The proper development of a multicellular organism is a complex process that requires precise spatial and temporal control of cell proliferation. Cell proliferation in the embryo is controlled via an intricate network of extracellular and intracellular signaling pathways that process growth regulatory signals. This signaling network is superimposed upon the basic cell cycle regulatory machinery that controls particular cell cycle transitions.
Cell cycle checkpoints are regulatory pathways that control the order and timing of cell cycle transitions, and ensure that critical events such as DNA replication and chromosome segregation are completed with high fidelity. For example, proliferating eukaryotic cells arrest their progression through the cell cycle in response to DNA damage. This arrest is critical to the survival of the organism, as failure to repair damaged DNA can result in the formation and transfer of mutations, damaged chromosomes, cancer, or other detrimental effects. The mechanism responsible for monitoring the integrity of the organism's DNA and preventing the progression through the cell cycle when DNA damage is detected is referred to as the “DNA damage checkpoint.”

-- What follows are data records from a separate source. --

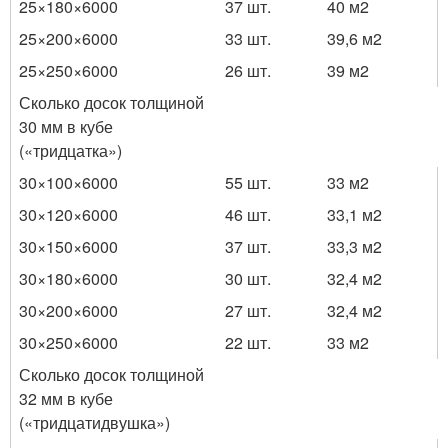
25×180×6000
37 шт.
40 м
2
25×200×6000
33 шт.
39,6 м
2
25×250×6000
26 шт.
39 м
2
Сколько досок толщиной
30 мм в кубе
(«тридцатка»)
30×100×6000
55 шт.
33 м
2
30×120×6000
46 шт.
33,1 м
2
30×150×6000
37 шт.
33,3 м
2
30×180×6000
30 шт.
32,4 м
2
30×200×6000
27 шт.
32,4 м
2
30×250×6000
22 шт.
33 м
2
Сколько досок толщиной
32 мм в кубе
(«тридцатидвушка»)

In response to DNA damage, cells activate a checkpoint pathway that arrests the cell cycle, in order to provide time for repair, and induces the transcription of genes that facilitate the needed repair. In yeast, this checkpoint pathway consists of several protein kinases including phosphoinositide (Pt)-kinase homologs hATM (human), scMec1 (Saccharomyces cerevisiae), spRad3 (Schizosaccharomyces pombe), and protein kinases scDun1 (Saccharomyces cerevisiae), scRad53 (Saccharomyces cerevisiae), and spChk1 (Schizosaccharomyces pombe) (See e.g., S. Elledge, Science 1664 [1996])
Indeed, the ability to coordinate cell cycle transitions in response to genotoxic and other stressors is critical to the maintenance of genetic stability and prevention of uncontrolled cellular growth. Loss of a checkpoint gene leads to genetic instability and the inability of the cells to deal with genomic insults such as those suffered as a result of the daily exposure to ultraviolet radiation. The loss of negative growth control and improper monitoring of the fidelity of DNA replication are common features of tumor cells. When checkpoints are eliminated (e.g., by mutation or other means), cell death, infidelity in chromosome transmission, and/or increased susceptibility to deleterious environmental factors (e.g., DNA-damaging agents) result. A variety of abnormal cells arising due to infidelity during mitoses have been detected in humans, including aneuploidy, gene amplification, and multipolar mitoses (See, L. H. Hartwell and T. A. Weinert, Science 245:629 [1989]).
Accordingly, elucidation of checkpoint function, as well as the disruption of checkpoint function, will further the understanding of the process of cellular transformation (i.e., the conversion of normal cells to a state of unregulated growth), as well as cell differentiation and organismal development.